◆ WHAT YOU NEED TO DO
Word for word, restate the lines of the listing below from the line with "MAHINDRA SEALS KITS" through the line with "groups across the", and do not include the pictures.

··· PROVIDED MATERIAL

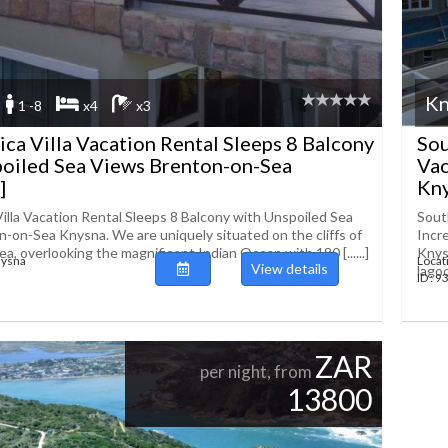
Kn
1 -8
x4
x3
ica Villa Vacation Rental Sleeps 8 Balcony
Sou
poiled Sea Views Brenton-on-Sea
Vac
]
Knys
Villa Vacation Rental Sleeps 8 Balcony with Unspoiled Sea
Sout
-on-Sea Knysna. We are uniquely situated on the cliffs of
Incr
, overlooking the magnificent Indian Ocean with 180 [......]
Knys
nysna
Locat
View details
lagoon
ID : 
ZAR
per night, from
13800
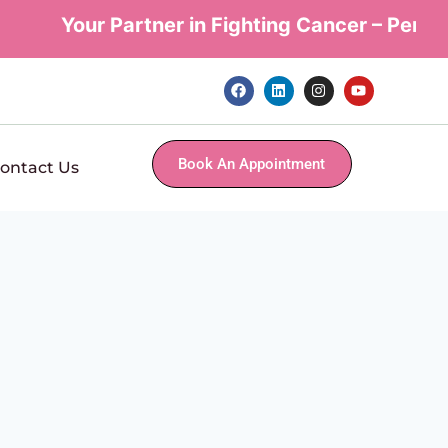
Your Partner in Fighting Cancer – Persona
Book An Appointment
ontact Us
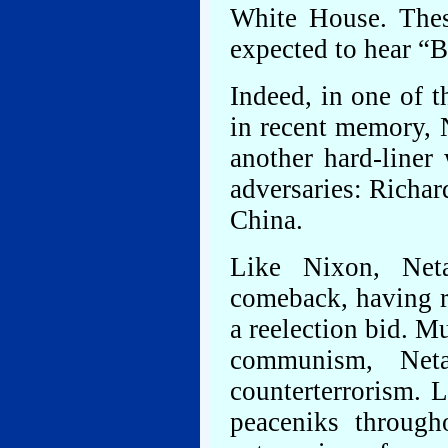
White House. Thes
expected to hear “Bi
Indeed, in one of t
in recent memory, N
another hard-liner
adversaries: Richar
China.
Like Nixon, Neta
comeback, having r
a reelection bid. M
communism, Net
counterterrorism. 
peaceniks through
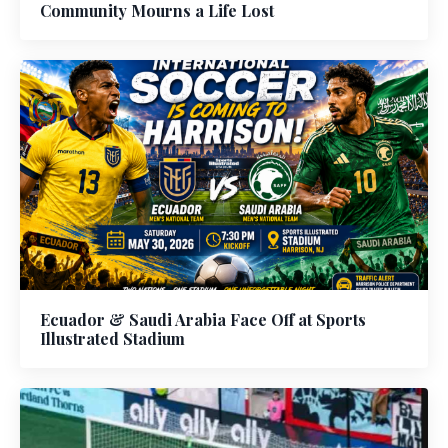
Community Mourns a Life Lost
Ecuador & Saudi Arabia Face Off at Sports
Illustrated Stadium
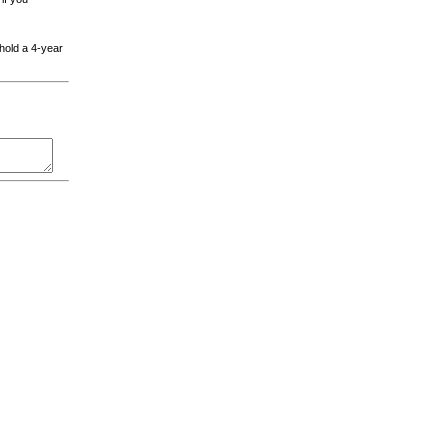
 hold a 4-year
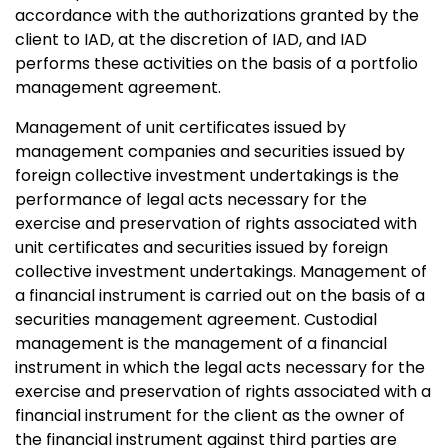
accordance with the authorizations granted by the
client to IAD, at the discretion of IAD, and IAD
performs these activities on the basis of a portfolio
management agreement.
Management of unit certificates issued by
management companies and securities issued by
foreign collective investment undertakings is the
performance of legal acts necessary for the
exercise and preservation of rights associated with
unit certificates and securities issued by foreign
collective investment undertakings. Management of
a financial instrument is carried out on the basis of a
securities management agreement. Custodial
management is the management of a financial
instrument in which the legal acts necessary for the
exercise and preservation of rights associated with a
financial instrument for the client as the owner of
the financial instrument against third parties are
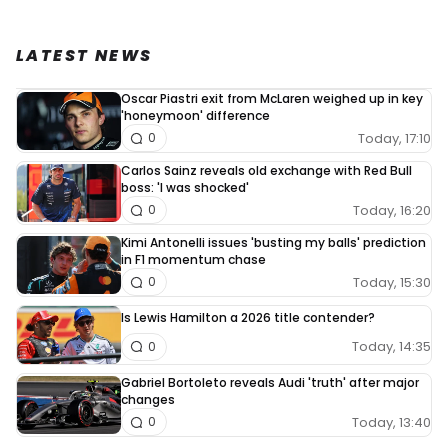
LATEST NEWS
Oscar Piastri exit from McLaren weighed up in key
'honeymoon' difference
Today, 17:10
0
Carlos Sainz reveals old exchange with Red Bull
boss: 'I was shocked'
Today, 16:20
0
Kimi Antonelli issues 'busting my balls' prediction
in F1 momentum chase
Today, 15:30
0
Is Lewis Hamilton a 2026 title contender?
Today, 14:35
0
Gabriel Bortoleto reveals Audi 'truth' after major
changes
Today, 13:40
0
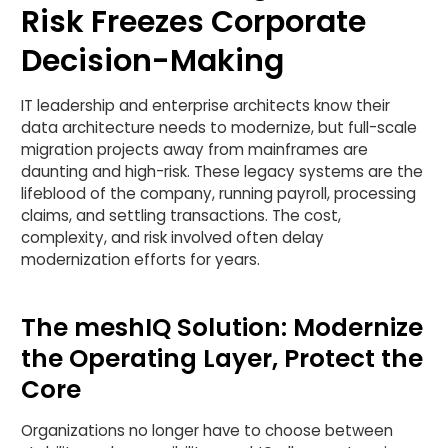
Risk Freezes Corporate
Decision-Making
IT leadership and enterprise architects know their
data architecture needs to modernize, but full-scale
migration projects away from mainframes are
daunting and high-risk. These legacy systems are the
lifeblood of the company, running payroll, processing
claims, and settling transactions. The cost,
complexity, and risk involved often delay
modernization efforts for years.
The meshIQ Solution: Modernize
the Operating Layer, Protect the
Core
Organizations no longer have to choose between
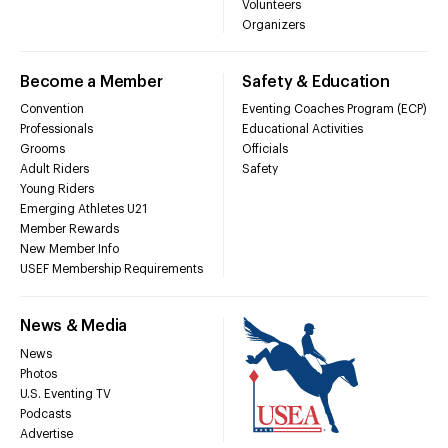
Volunteers
Organizers
Become a Member
Safety & Education
Convention
Eventing Coaches Program (ECP)
Professionals
Educational Activities
Grooms
Officials
Adult Riders
Safety
Young Riders
Emerging Athletes U21
Member Rewards
New Member Info
USEF Membership Requirements
News & Media
News
Photos
U.S. Eventing TV
Podcasts
Advertise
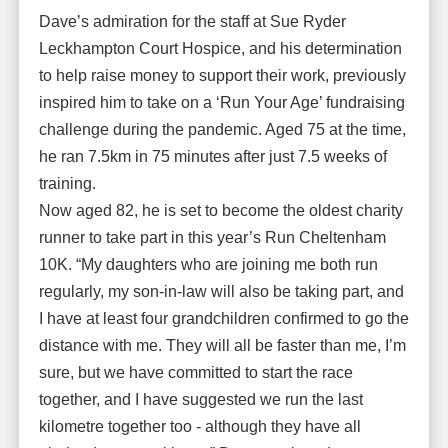
Dave’s admiration for the staff at Sue Ryder
Leckhampton Court Hospice, and his determination
to help raise money to support their work, previously
inspired him to take on a ‘Run Your Age’ fundraising
challenge during the pandemic. Aged 75 at the time,
he ran 7.5km in 75 minutes after just 7.5 weeks of
training.
Now aged 82, he is set to become the oldest charity
runner to take part in this year’s Run Cheltenham
10K. “My daughters who are joining me both run
regularly, my son-in-law will also be taking part, and
I have at least four grandchildren confirmed to go the
distance with me. They will all be faster than me, I’m
sure, but we have committed to start the race
together, and I have suggested we run the last
kilometre together too - although they have all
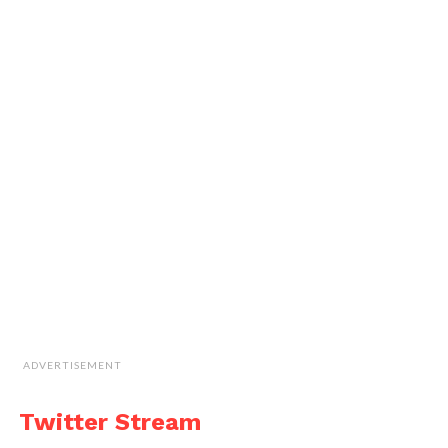
ADVERTISEMENT
Twitter Stream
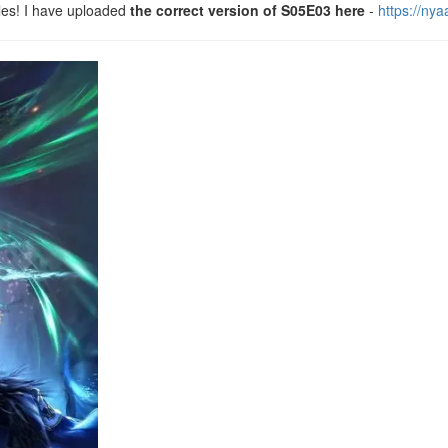
les! I have uploaded
the correct version of S05E03 here
-
https://ny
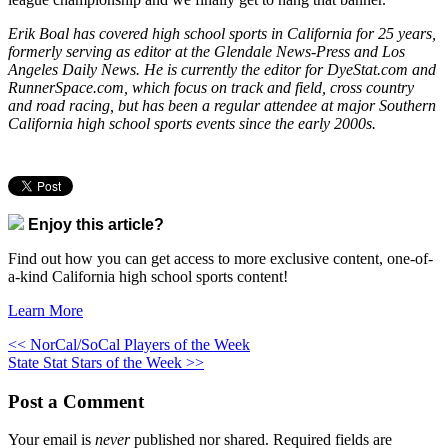
Erik Boal has covered high school sports in California for 25 years,
formerly serving as editor at the Glendale News-Press and Los
Angeles Daily News. He is currently the editor for DyeStat.com and
RunnerSpace.com, which focus on track and field, cross country
and road racing, but has been a regular attendee at major Southern
California high school sports events since the early 2000s.
Enjoy this article?
Find out how you can get access to more exclusive content, one-of-
a-kind California high school sports content!
Learn More
<< NorCal/SoCal Players of the Week
State Stat Stars of the Week >>
Post a Comment
Your email is
never
published nor shared. Required fields are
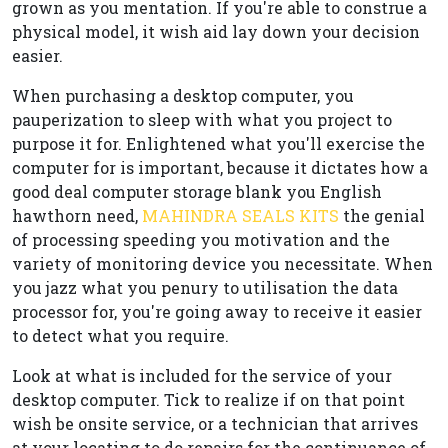
grown as you mentation. If you're able to construe a
physical model, it wish aid lay down your decision
easier.
When purchasing a desktop computer, you
pauperization to sleep with what you project to
purpose it for. Enlightened what you'll exercise the
computer for is important, because it dictates how a
good deal computer storage blank you English
hawthorn need,
MAHINDRA SEALS KITS
the genial
of processing speeding you motivation and the
variety of monitoring device you necessitate. When
you jazz what you penury to utilisation the data
processor for, you're going away to receive it easier
to detect what you require.
Look at what is included for the service of your
desktop computer. Tick to realize if on that point
wish be onsite service, or a technician that arrives
at your locating to do repairs for the continuance of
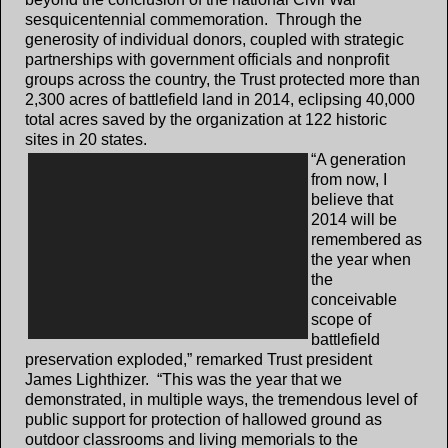
sesquicentennial commemoration. Through the
generosity of individual donors, coupled with strategic
partnerships with government officials and nonprofit
groups across the country, the Trust protected more than
2,300 acres of battlefield land in 2014, eclipsing 40,000
total acres saved by the organization at 122 historic
sites in 20 states.
“A generation
from now, I
believe that
2014 will be
remembered as
the year when
the
conceivable
scope of
battlefield
preservation exploded,” remarked Trust president
James Lighthizer. “This was the year that we
demonstrated, in multiple ways, the tremendous level of
public support for protection of hallowed ground as
outdoor classrooms and living memorials to the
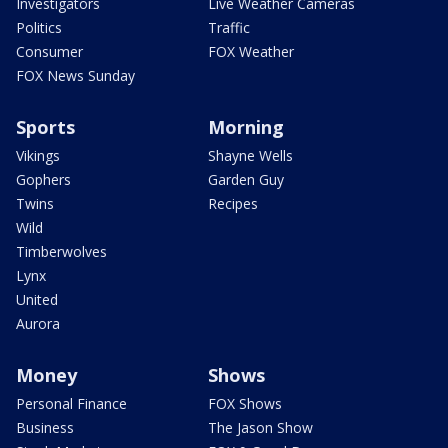
Investigators
Live Weather Cameras
Politics
Traffic
Consumer
FOX Weather
FOX News Sunday
Sports
Morning
Vikings
Shayne Wells
Gophers
Garden Guy
Twins
Recipes
Wild
Timberwolves
Lynx
United
Aurora
Money
Shows
Personal Finance
FOX Shows
Business
The Jason Show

······

◆ WRITTEN ANSWER
MAHINDRA SEALS KITS
the genial
of processing speeding you motivation and the
variety of monitoring device you necessitate. When
you jazz what you penury to utilisation the data
processor for, you're going away to receive it easier
to detect what you require.
Look at what is included for the service of your
desktop computer. Tick to realize if on that point
wish be onsite service, or a technician that arrives
at your locating to do repairs for the continuance of
sesquicentennial commemoration. Through the
generosity of individual donors, coupled with strategic
partnerships with government officials and nonprofit
groups across the country, the Trust protected more than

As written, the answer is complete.